Thirty-seven out of 78 anti-dumping and three-fourths of anti-countervailing lawsuits were related to steel products.
The other products that also coped with many anti-dumping lawsuits were yarn and weaving. Vietnam exports some kinds of yarn products which it does not use when making garment exports.
The products are mostly exported to Turkey and India, two markets that filed most of the anti-dumping and anti-subsidy lawsuits. Of the 78 anti-dumping cases, only four were related to farm and seafood products.
Chinese products were levied anti-dumping duties, but import countries doubted that Chinese products were brought to Vietnam before they are shipped to import countries in an attempt to avoid duties.
As for the anti-dumping duty avoidance lawsuits, Nguyen Thi Thu Trang from VCCI said 16 out of 17 cases originated from China.
This means that Chinese products were levied anti-dumping duties, but import countries doubted that Chinese products were brought to Vietnam before they are shipped to import countries in an attempt to avoid duties.
Chu Thang Trung, deputy head of the Trade Remedies Department, commented that the appeal lodged by several branches and enterprises was ineffective because of the lack of experience to deal with foreign rivals.
This is attributed to the enterprises’ limited knowledge about trade remedies, the lack of experience in appeals, the absence of strategy and professionalism, and lack of strong determination.

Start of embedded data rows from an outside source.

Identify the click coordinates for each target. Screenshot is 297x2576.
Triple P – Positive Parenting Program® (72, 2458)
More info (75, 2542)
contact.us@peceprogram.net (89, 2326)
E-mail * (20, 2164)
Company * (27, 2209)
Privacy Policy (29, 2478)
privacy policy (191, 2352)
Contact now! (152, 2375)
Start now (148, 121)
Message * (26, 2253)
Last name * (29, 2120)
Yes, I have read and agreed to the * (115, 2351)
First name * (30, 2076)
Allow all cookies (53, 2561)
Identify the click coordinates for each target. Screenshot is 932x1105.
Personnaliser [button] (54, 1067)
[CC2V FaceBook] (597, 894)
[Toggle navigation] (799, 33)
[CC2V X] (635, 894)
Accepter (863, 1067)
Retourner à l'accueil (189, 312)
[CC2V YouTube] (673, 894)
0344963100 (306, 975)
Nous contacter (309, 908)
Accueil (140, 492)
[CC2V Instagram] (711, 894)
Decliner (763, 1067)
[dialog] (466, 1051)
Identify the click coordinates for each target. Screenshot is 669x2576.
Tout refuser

The problem lies in Vietnam’s enterprises’ weak financial capability, while the cost of appeals is very high. In most cases, enterprises need to hire experienced lawyers from the countries initiating the investigations.
Trung warned that the number of anti-dumping and anti-subsidy lawsuits is on the rise because import countries tend to install technical barriers to restrict imports when the tariffs have been cut in accordance with FTAs.

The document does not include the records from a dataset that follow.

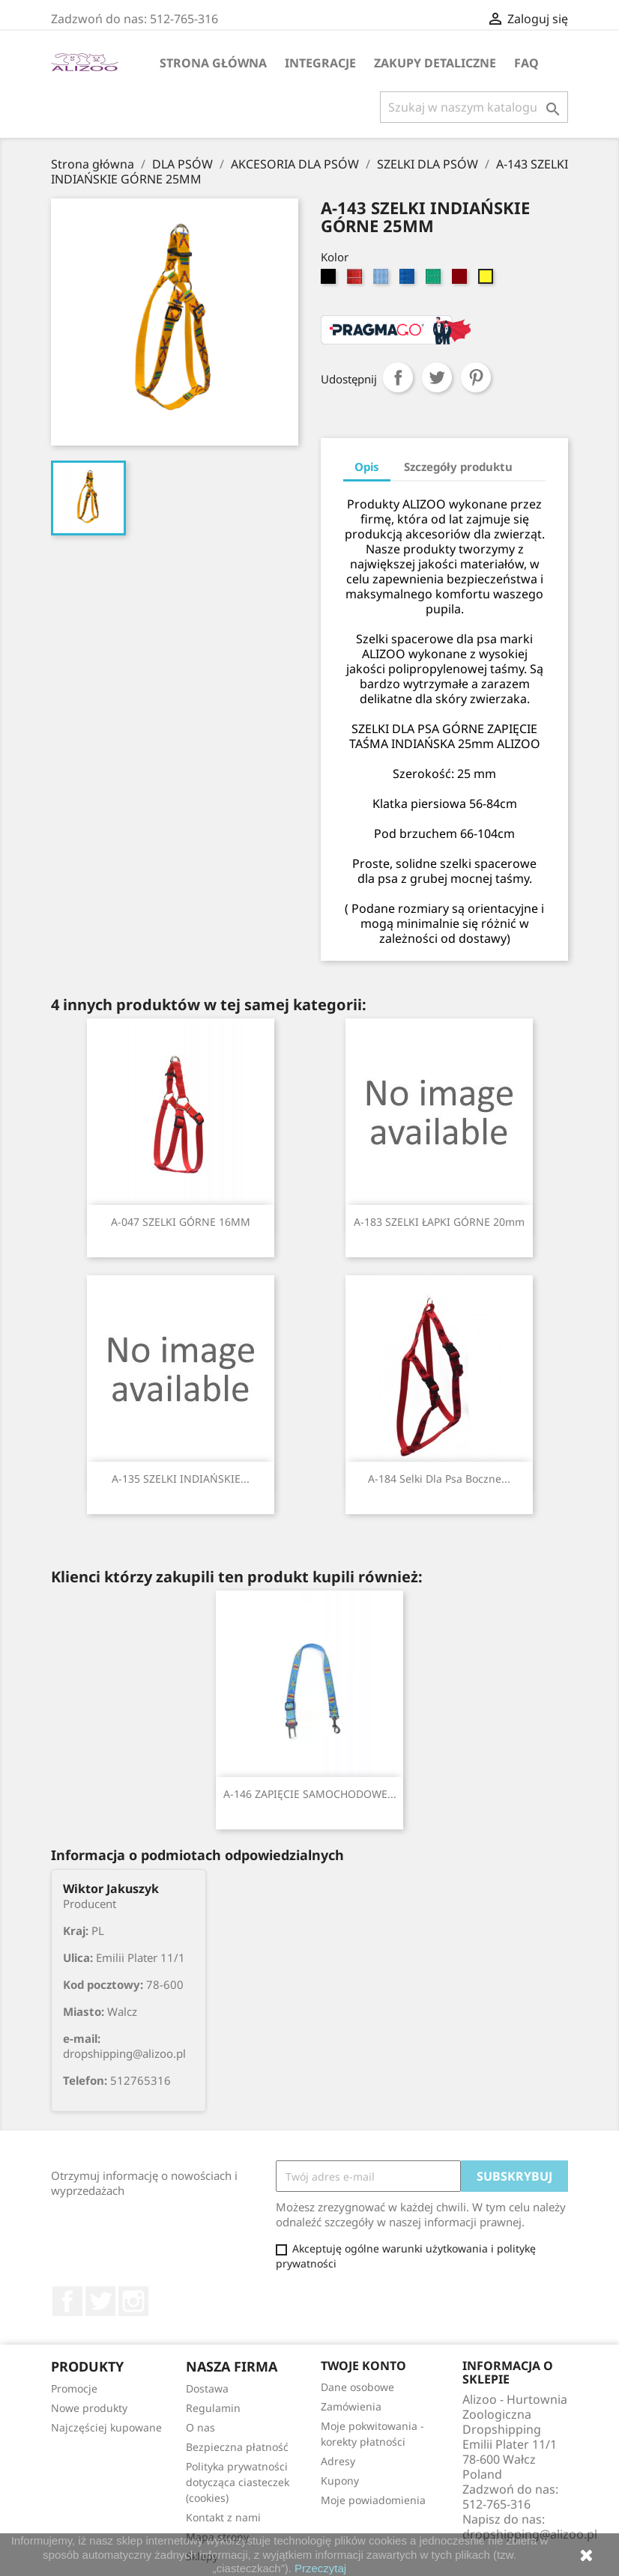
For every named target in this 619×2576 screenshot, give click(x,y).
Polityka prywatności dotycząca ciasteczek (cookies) (237, 2482)
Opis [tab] (366, 466)
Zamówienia (351, 2406)
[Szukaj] (474, 107)
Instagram (133, 2301)
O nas (200, 2427)
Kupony (340, 2480)
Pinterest (476, 377)
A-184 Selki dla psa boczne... (439, 1478)
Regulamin (213, 2408)
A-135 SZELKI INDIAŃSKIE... (181, 1478)
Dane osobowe (357, 2387)
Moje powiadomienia (373, 2500)
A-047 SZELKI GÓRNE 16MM (180, 1222)
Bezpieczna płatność (237, 2447)
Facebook (67, 2301)
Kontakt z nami (223, 2517)
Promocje (74, 2388)
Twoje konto (363, 2365)
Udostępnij (398, 377)
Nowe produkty (89, 2408)
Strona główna (213, 63)
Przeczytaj (320, 2568)
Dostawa (207, 2388)
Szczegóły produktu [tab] (458, 466)
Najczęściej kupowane (106, 2427)
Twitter (100, 2301)
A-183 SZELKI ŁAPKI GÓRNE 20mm (439, 1222)
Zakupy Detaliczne (435, 63)
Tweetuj (437, 377)
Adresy (338, 2461)
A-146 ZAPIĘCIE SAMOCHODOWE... (309, 1794)
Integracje (320, 63)
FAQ (526, 63)
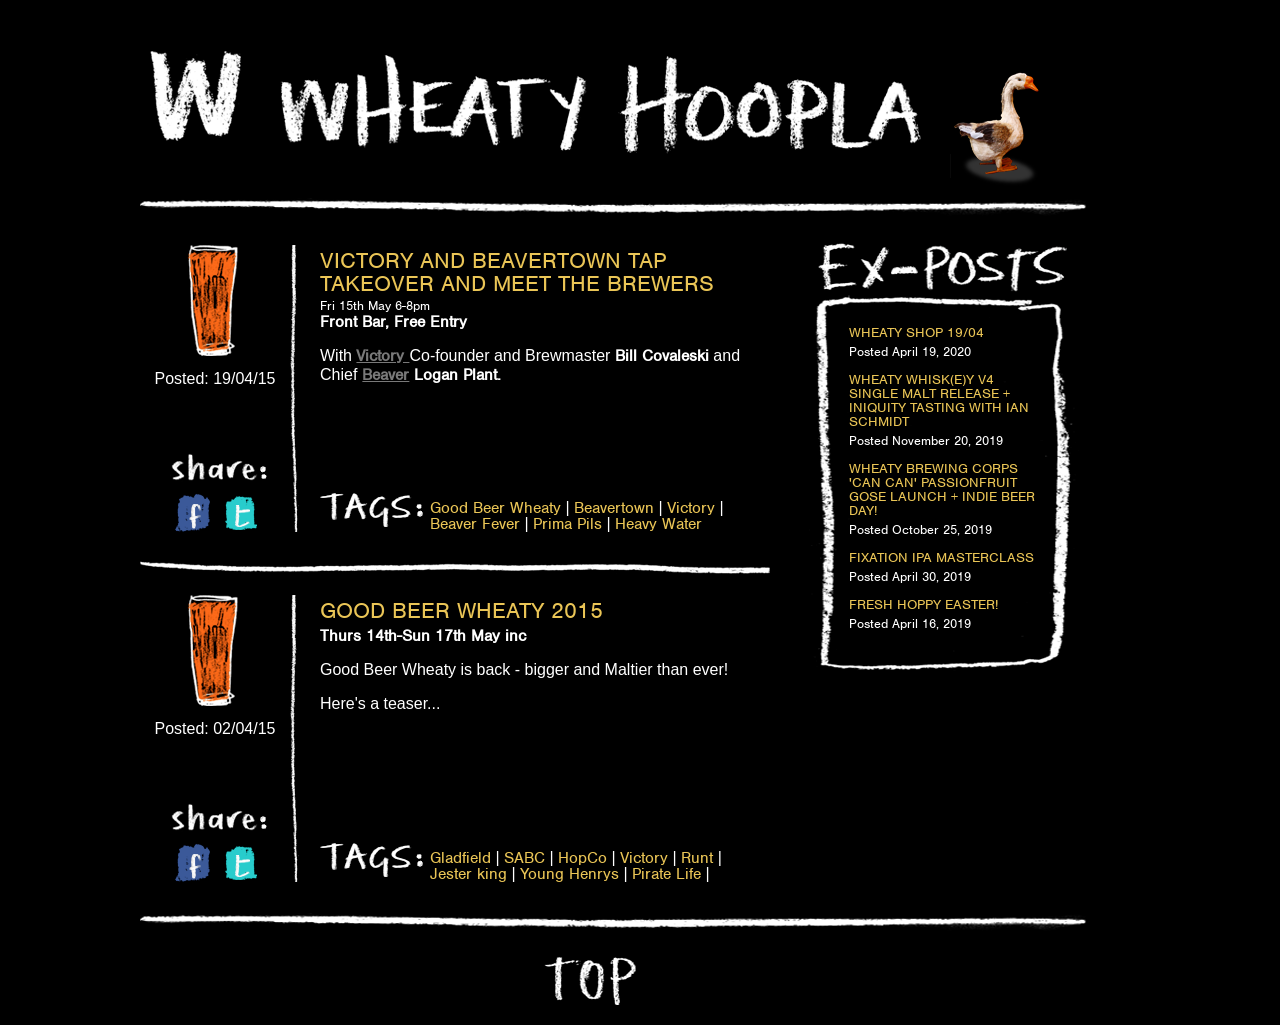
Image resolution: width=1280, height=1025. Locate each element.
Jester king (468, 874)
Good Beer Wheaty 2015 (461, 610)
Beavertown (614, 508)
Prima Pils (567, 524)
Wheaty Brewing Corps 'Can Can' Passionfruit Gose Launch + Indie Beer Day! (942, 490)
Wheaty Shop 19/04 (916, 333)
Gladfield (460, 858)
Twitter (241, 513)
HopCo (582, 858)
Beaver (385, 375)
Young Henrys (569, 874)
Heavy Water (658, 524)
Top (588, 981)
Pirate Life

He said Vietnamese enterprises need to protect themselves by equipping with basic knowledge about the laws.
He also urged enterprises to diversify export markets, seek new markets, diversify products and avoid the overly hot development in exports of some certain products to some certain markets.
Trang of VCCI also thinks that Vietnamese enterprises need to prepare themselves for lawsuits as soon as possible, because anti-dumping lawsuits only last for short time, while technical requirements are very complicated.